> [Document layout detection data]

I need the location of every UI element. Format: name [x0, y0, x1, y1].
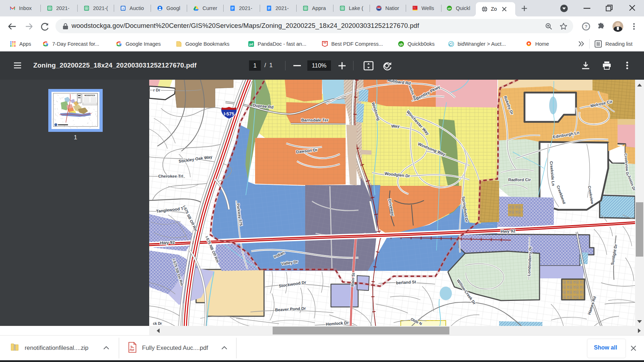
svg-text:r Dr: r Dr	[153, 88, 160, 92]
svg-text:Hwy 92: Hwy 92	[501, 228, 516, 234]
svg-text:Hwy 92: Hwy 92	[160, 240, 175, 246]
svg-text:WOODSTOCK: WOODSTOCK	[84, 95, 96, 96]
svg-text:NW: NW	[377, 8, 380, 9]
svg-text:Barnsdale Ter: Barnsdale Ter	[301, 118, 328, 122]
svg-text:I-575: I-575	[224, 111, 234, 116]
svg-text:ck Dr: ck Dr	[153, 322, 162, 326]
svg-text:Cherokee Trl: Cherokee Trl	[158, 174, 183, 178]
svg-text:Radford Cir: Radford Cir	[508, 178, 531, 182]
svg-text:PDF: PDF	[130, 349, 135, 351]
svg-text:Way: Way	[391, 124, 400, 128]
svg-text:qb: qb	[399, 42, 403, 46]
svg-text:pd: pd	[249, 42, 253, 46]
svg-text:?: ?	[585, 24, 587, 29]
svg-text:1: 1	[122, 7, 124, 10]
svg-text:qb: qb	[448, 7, 451, 10]
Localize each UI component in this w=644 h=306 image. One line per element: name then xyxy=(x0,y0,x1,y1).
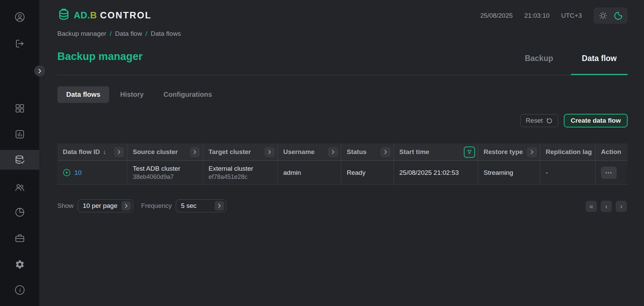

> [WORK REQUEST]
Every last line above must be reproduced as written, and no pictures belong in the copy.

> [RESULT OF THE TASK]
I need the location of every UI element. Format: name [x0, y0, x1, y1].
svg-text:r Dr: r Dr	[153, 88, 160, 92]
svg-text:Hwy 92: Hwy 92	[501, 228, 516, 234]
svg-text:Hwy 92: Hwy 92	[160, 240, 175, 246]
svg-text:WOODSTOCK: WOODSTOCK	[84, 95, 96, 96]
svg-text:NW: NW	[377, 8, 380, 9]
svg-text:Barnsdale Ter: Barnsdale Ter	[301, 118, 328, 122]
svg-text:I-575: I-575	[224, 111, 234, 116]
svg-text:ck Dr: ck Dr	[153, 322, 162, 326]
svg-text:Cherokee Trl: Cherokee Trl	[158, 174, 183, 178]
svg-text:Radford Cir: Radford Cir	[508, 178, 531, 182]
svg-text:PDF: PDF	[130, 349, 135, 351]
svg-text:Way: Way	[391, 124, 400, 128]
svg-text:qb: qb	[399, 42, 403, 46]
svg-text:pd: pd	[249, 42, 253, 46]
svg-text:?: ?	[585, 24, 587, 29]
svg-text:1: 1	[122, 7, 124, 10]
svg-text:qb: qb	[448, 7, 451, 10]
Localize each UI component in this w=644 h=306 image. One line per element: name then xyxy=(x0,y0,x1,y1).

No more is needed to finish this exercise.